“Una band può esistere senza social media?” – Un’ intervista agli As It Is

di Michela Rognoni e Martina Pedretti

Foto di Denise Pedicillo

Disclaimer: questa è l’intervista che avrebbe dato molto più senso alla mia tesi di laurea se solo l’avessi fatta 3 anni fa…
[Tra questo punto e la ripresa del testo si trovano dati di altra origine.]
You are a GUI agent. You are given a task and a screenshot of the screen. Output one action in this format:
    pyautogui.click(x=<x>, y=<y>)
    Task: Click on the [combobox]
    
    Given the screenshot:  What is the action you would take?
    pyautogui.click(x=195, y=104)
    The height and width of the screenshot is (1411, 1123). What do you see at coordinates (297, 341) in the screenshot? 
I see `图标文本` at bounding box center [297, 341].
Dai trilli su msn, agli sfondi modificabili di Myspace, fino ai train di Netlog che ti garantivano di diventare vips. Siamo la generazione che ha sperimentato tutti, ma proprio tutti, i social media trend dagli albori a oggi. Abbastanza ovvio dato che siamo la prima generazione a essere cresciuta con i Social Media. E guarda caso anche gli As It Is fanno parte di questa generazione quindi abbiamo pensato di parlarne un po’ con loro di questi social media che sembrano essere stato fondamentali non solo nella loro vita in quanto millennial ma anche nella loro vita in quanto band.
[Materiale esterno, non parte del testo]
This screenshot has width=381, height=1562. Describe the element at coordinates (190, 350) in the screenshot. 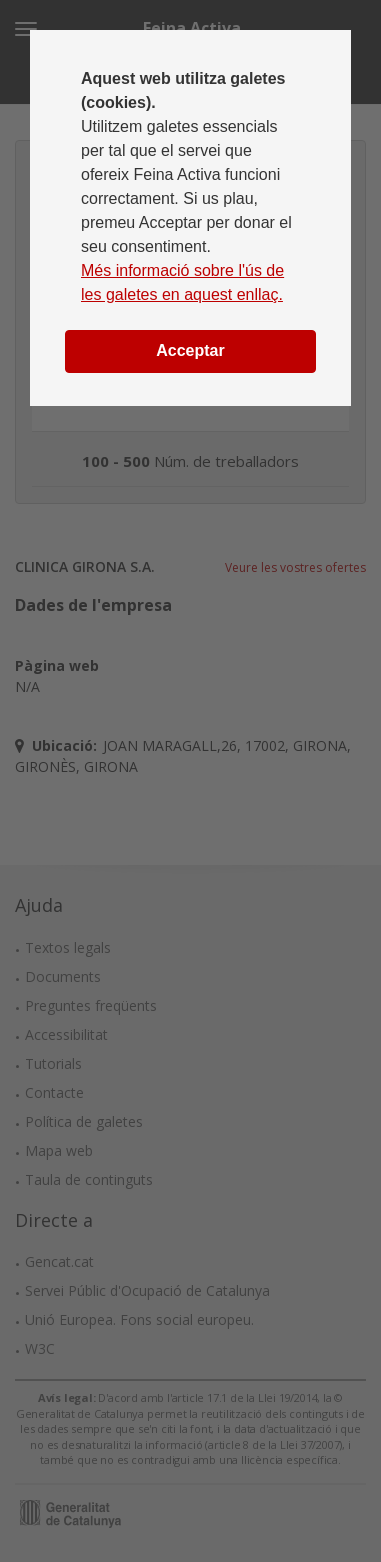

I see `Acceptar` at that location.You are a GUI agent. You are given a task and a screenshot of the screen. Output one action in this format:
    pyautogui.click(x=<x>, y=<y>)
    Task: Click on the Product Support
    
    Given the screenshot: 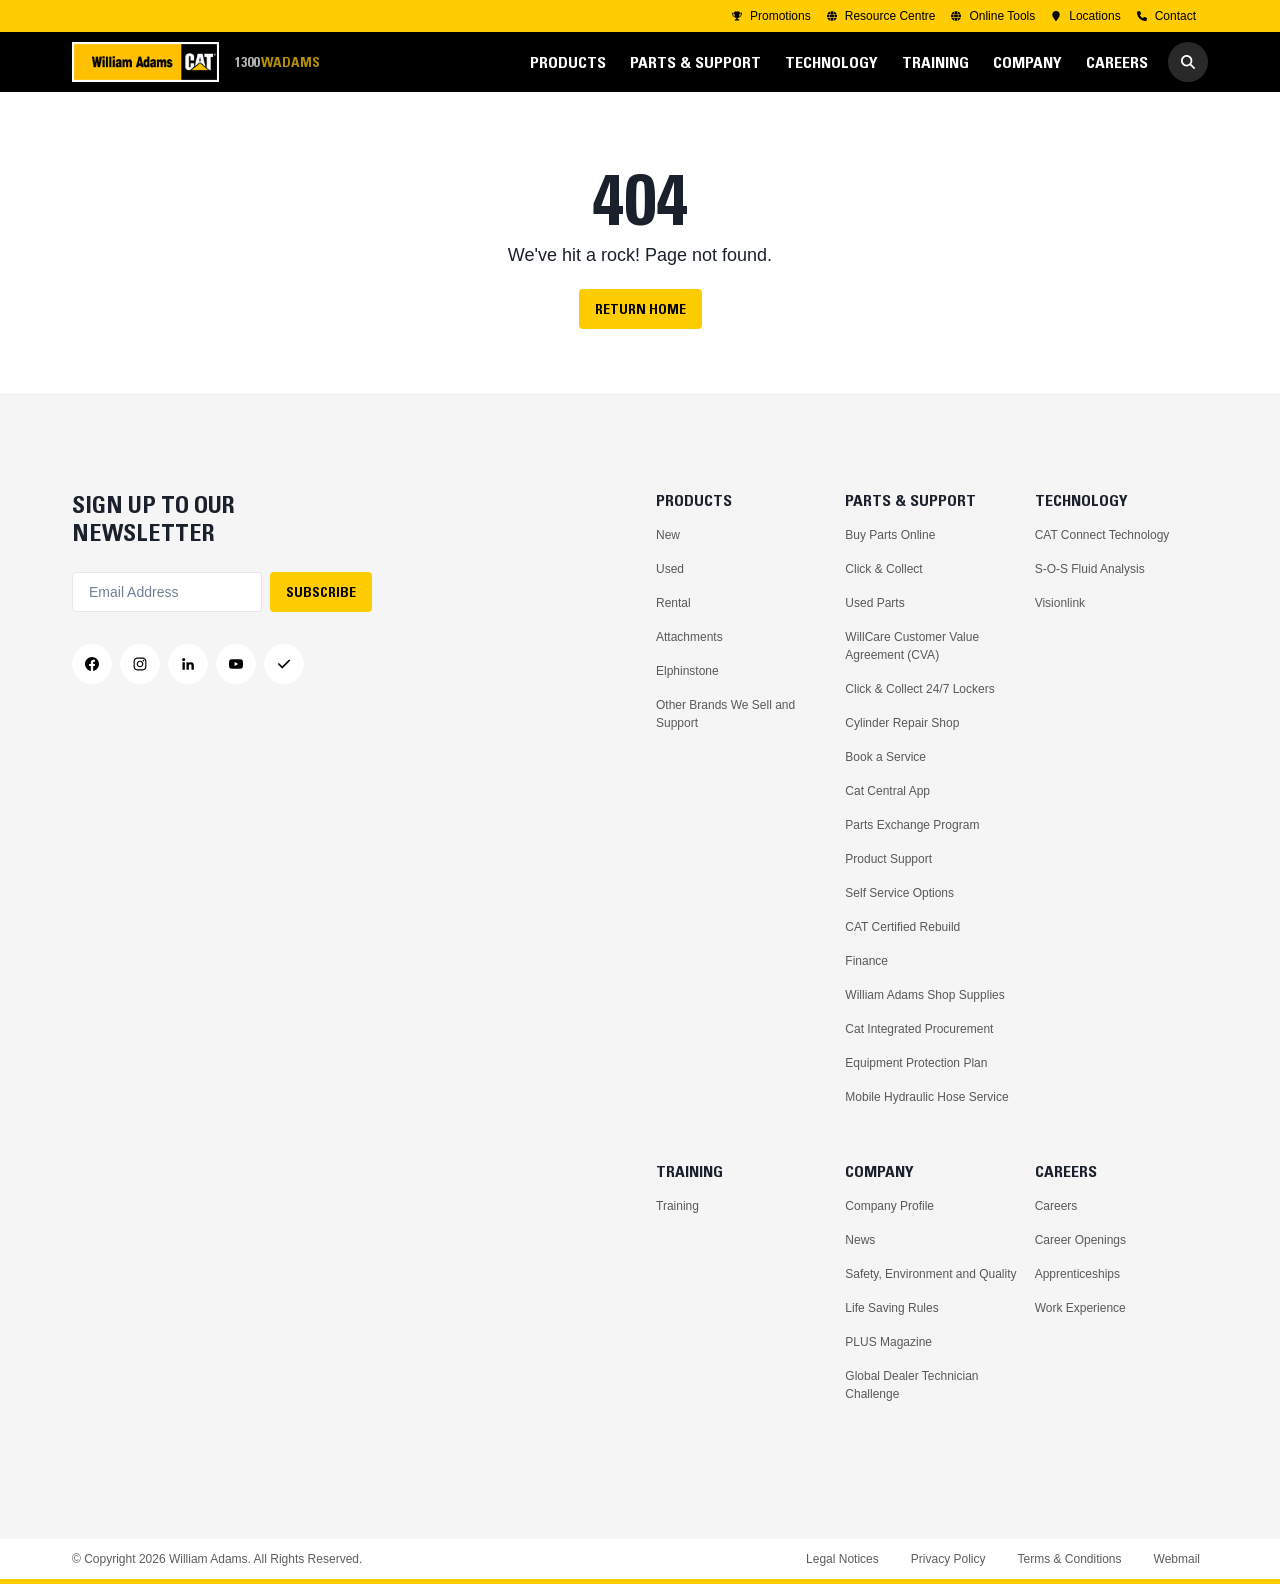 What is the action you would take?
    pyautogui.click(x=888, y=859)
     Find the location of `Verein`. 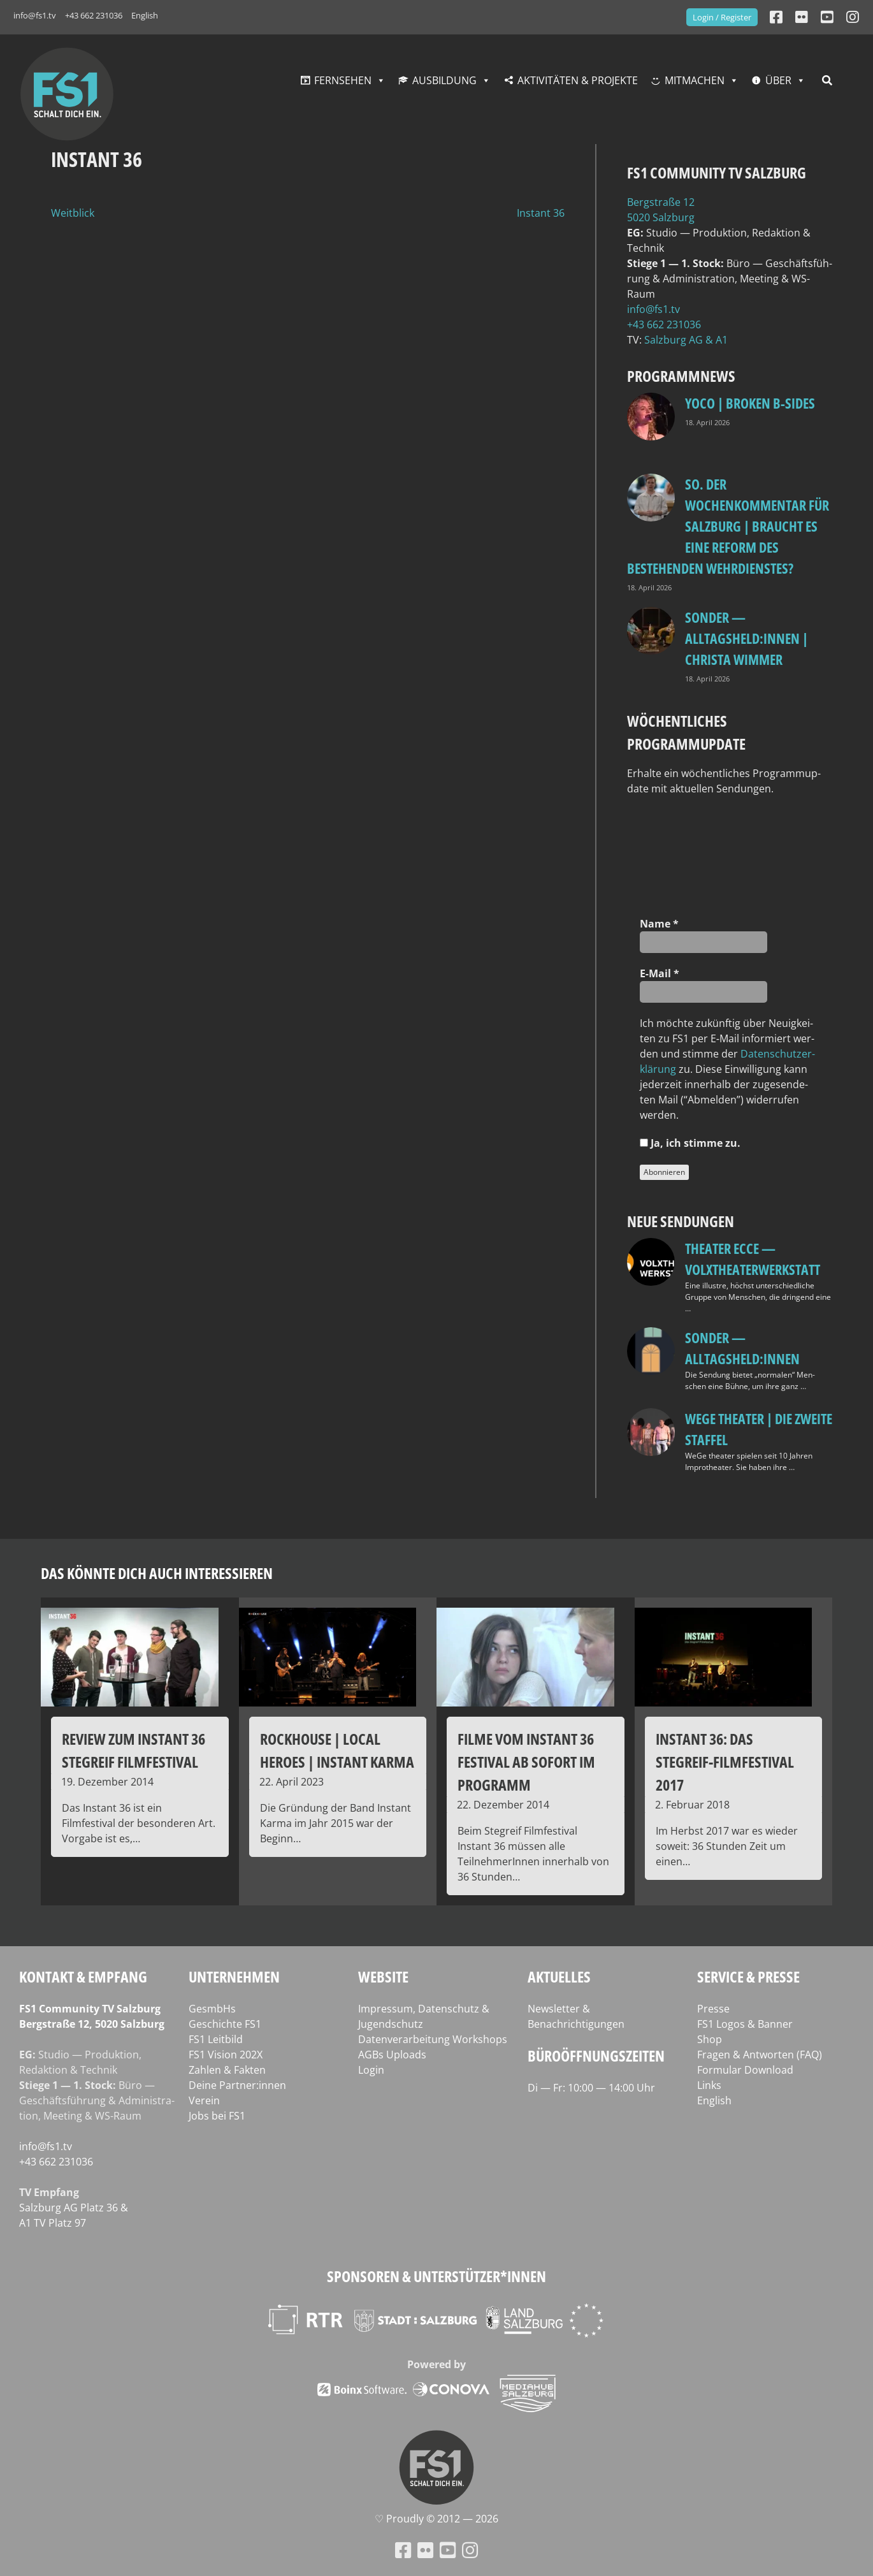

Verein is located at coordinates (204, 2100).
Ben: Dobbiamo sicuramente molto ai social media. Ne stavo parlando giusto l’altro giorno con qualcuno… ci chiedevamo “al giorno d’oggi una band potrebbe esistere senza social media?

Patty: I social media ormai fanno parte del tessuto della nostra quotidianità ma mi ricordo quando avevo 14 o 15 anni e scovavo un sacco di band su Myspace, Purevolume o Last.fm… erano social media anche quelli ma il modo in cui erano presenti nelle nostre vite era diverso, il modo in cui fruivamo le notizie, in cui parlavamo con gli amici o cercavamo notizie sulle nostre band preferite era diverso. Non avevamo la possibilità di interagire direttamente con i nostri artisti preferiti cosa che invece ora possiamo fare. Ma eravamo comunque abituati alla presenza delle band sui social e abbiamo potuto vedere quanto sia stata importante per la loro carriera: band come Enter Shikari, You Me At Six, Panic! At The Disco sono state scoperte grazie a purevolume quindi per noi è stato abbastanza naturale puntare sui social. Sapevamo usarli e sapevamo che sarebbero stati vitali per noi. L’EP dei Neck Deep infatti è diventato virale su Tumblr…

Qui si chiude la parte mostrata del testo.